Pulse asked a question that expressly mentioned government operations against illegal drugs, a campaign that is very closely associated with Duterte. The other questions that mentioned the drugs war also recorded public support for the campaign. 

In comparison, SWS did not mention the drugs war in the specific question about extra-judicial killings. SWS may have also turned the question into a gut issue when its asked its respondents to think of the possibility that they or their families could become victims.

Perhaps it's still the honeymoon stage, but the numbers really show that the public is behind Duterte and his campaigns. 

But the bigger question is why? This is a question that surveys will not adequately answer. Tabunda says focus group discussions (FGD) is the way to go, albeit an expensive research method.

If you're still unconvinced, look at public support for death penalty and how it changed almost overnight when Duterte became president.
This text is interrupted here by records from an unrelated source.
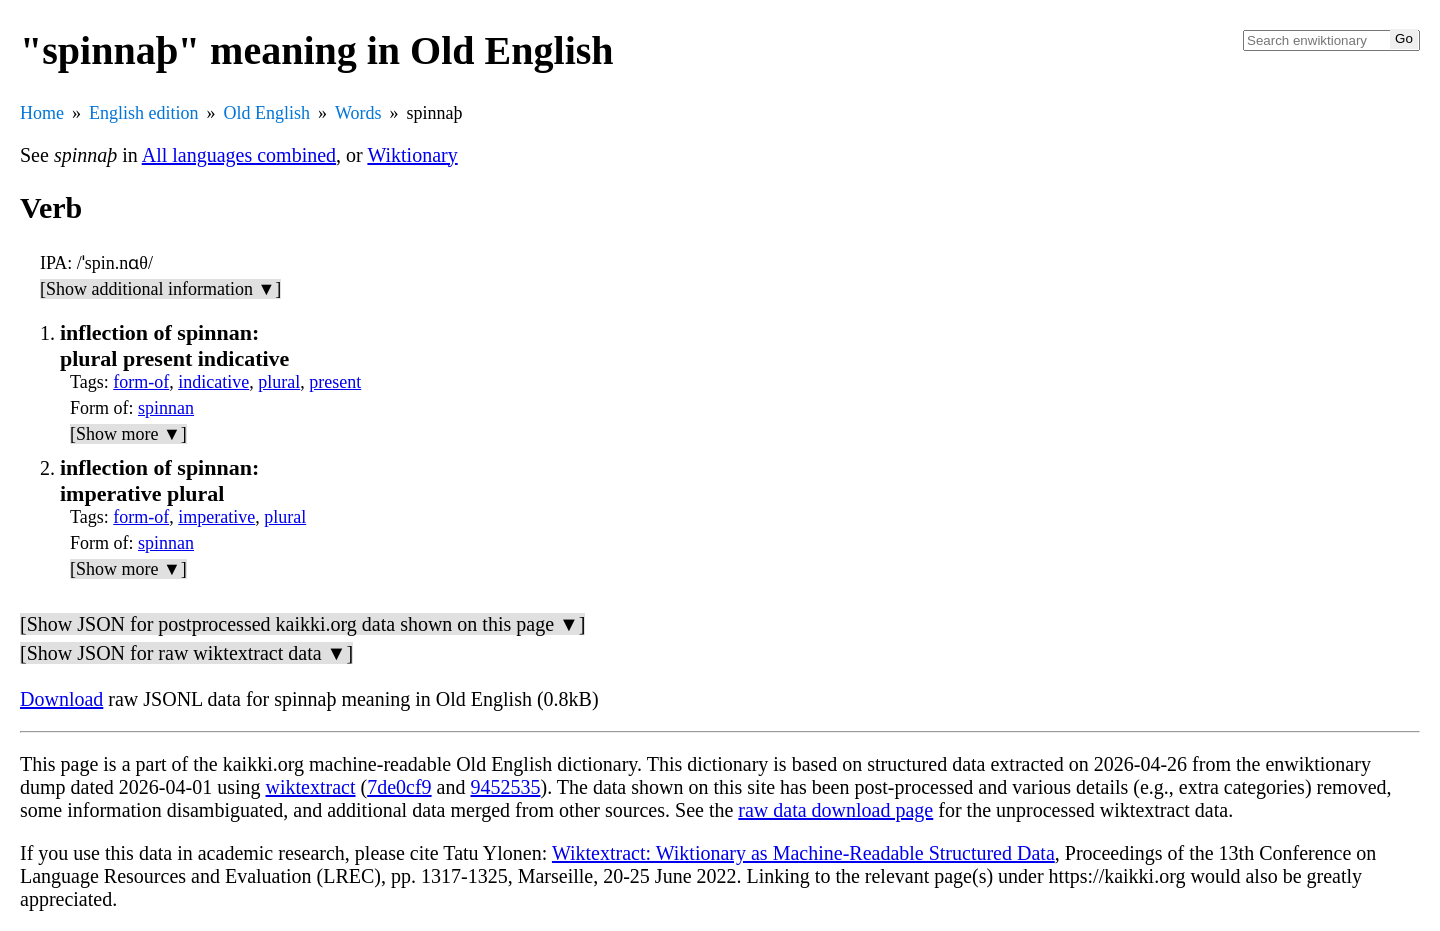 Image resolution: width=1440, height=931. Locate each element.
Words (358, 113)
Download (61, 699)
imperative (216, 517)
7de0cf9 (399, 787)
In July 2016, up to 81% of Filipinos said they support the imposition of death penalty on heinous crimes. Only 11% disagreed. The other 8% were undecided. 

It's a great leap from years ago, in November 2012, when 55% supported death penalty. 

Surveys only capture public perception. It is, above all, a media game.

The President takes the podium at every opportunity to tell the public why his drugs war is important. He parries criticism every step of the way and discredits anyone and everyone who tries to get in the way.

His speeches are broadcast on social media while practically all the media institutions bring his message to the crowd.

It's no surprise why he's winning. – Rappler.com

Carmela Fonbuena has an MA in Political Communication from Cardiff University in the UK. She studied polling and public behavior.